[Stored data entries]
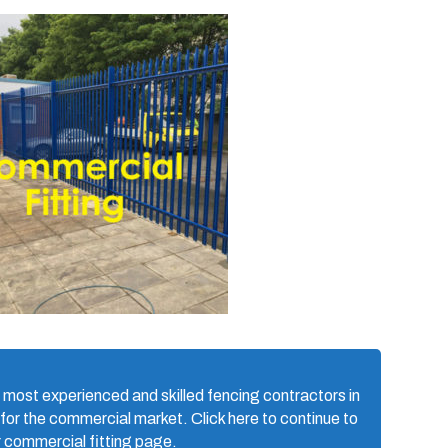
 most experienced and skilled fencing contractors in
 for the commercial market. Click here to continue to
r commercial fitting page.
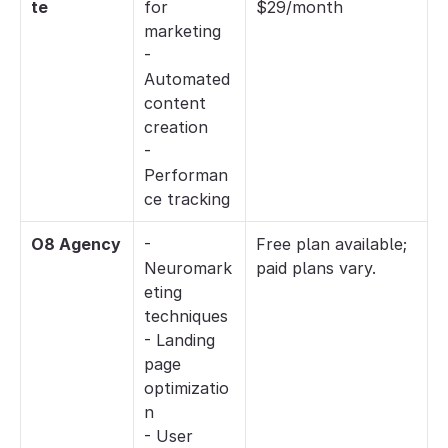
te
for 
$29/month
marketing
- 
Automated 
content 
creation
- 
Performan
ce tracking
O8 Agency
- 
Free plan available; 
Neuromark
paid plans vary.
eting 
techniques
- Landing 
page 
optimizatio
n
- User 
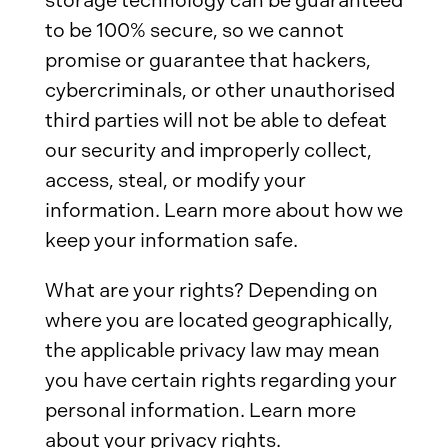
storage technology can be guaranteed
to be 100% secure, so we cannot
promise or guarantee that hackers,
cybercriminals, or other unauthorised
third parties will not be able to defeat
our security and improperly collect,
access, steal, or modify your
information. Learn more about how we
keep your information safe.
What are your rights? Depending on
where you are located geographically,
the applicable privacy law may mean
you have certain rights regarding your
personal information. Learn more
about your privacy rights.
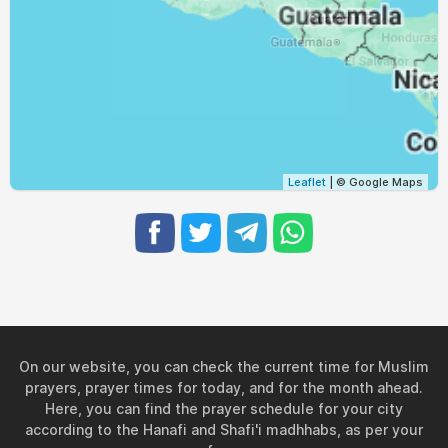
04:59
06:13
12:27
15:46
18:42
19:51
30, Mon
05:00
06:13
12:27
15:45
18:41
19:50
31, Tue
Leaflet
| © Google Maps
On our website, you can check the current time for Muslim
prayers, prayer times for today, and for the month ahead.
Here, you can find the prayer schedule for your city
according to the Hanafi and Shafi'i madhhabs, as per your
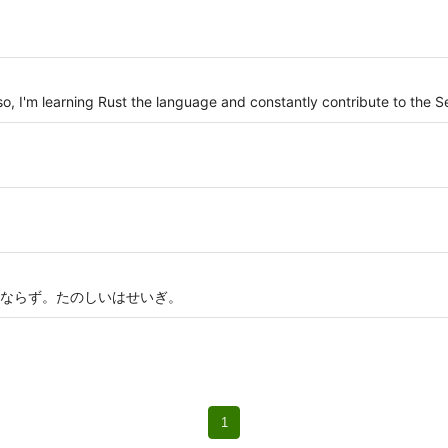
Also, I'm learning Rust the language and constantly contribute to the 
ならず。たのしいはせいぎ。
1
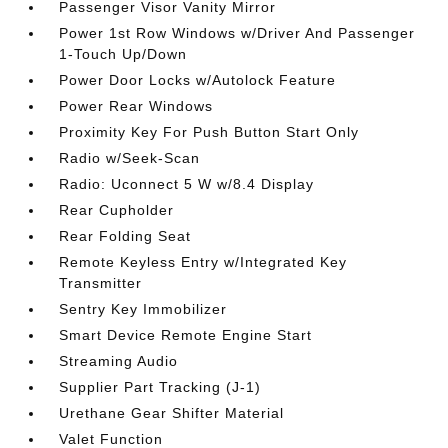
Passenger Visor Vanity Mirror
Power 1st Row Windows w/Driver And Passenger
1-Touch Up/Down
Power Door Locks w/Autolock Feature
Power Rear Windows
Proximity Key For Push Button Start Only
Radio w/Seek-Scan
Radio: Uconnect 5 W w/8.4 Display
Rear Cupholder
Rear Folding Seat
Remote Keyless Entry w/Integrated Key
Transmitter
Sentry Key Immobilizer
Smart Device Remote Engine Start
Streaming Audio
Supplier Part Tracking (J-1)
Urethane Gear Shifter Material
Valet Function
...
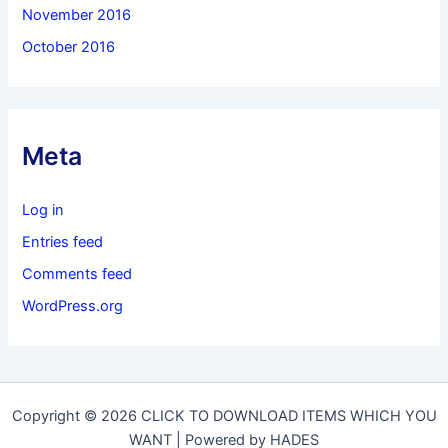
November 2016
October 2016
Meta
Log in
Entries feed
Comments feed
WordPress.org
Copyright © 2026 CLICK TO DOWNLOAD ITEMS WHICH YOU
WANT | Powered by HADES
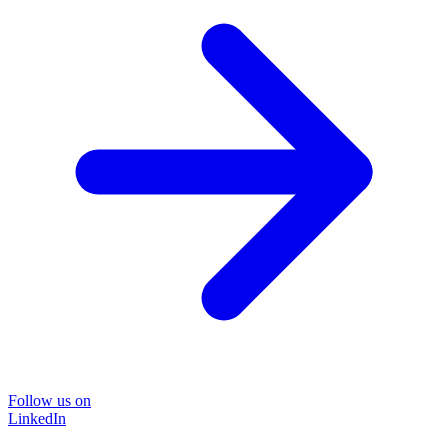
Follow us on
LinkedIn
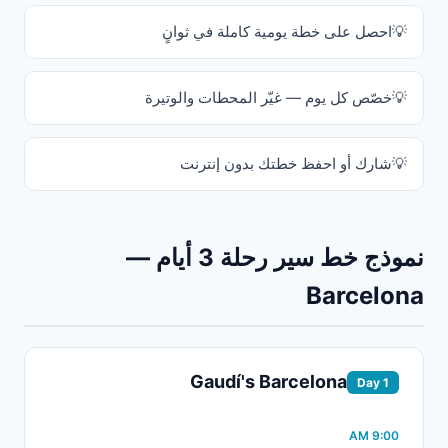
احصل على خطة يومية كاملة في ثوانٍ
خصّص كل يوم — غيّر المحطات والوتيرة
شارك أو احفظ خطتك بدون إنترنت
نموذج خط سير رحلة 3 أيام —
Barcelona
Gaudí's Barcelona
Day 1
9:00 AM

*WHAT THIS TASK INVOLVES*
In the records above, some lines hold the word "Windows". Say how many, and nothing more.

*RESPONSE TO THIS EXERCISE*
2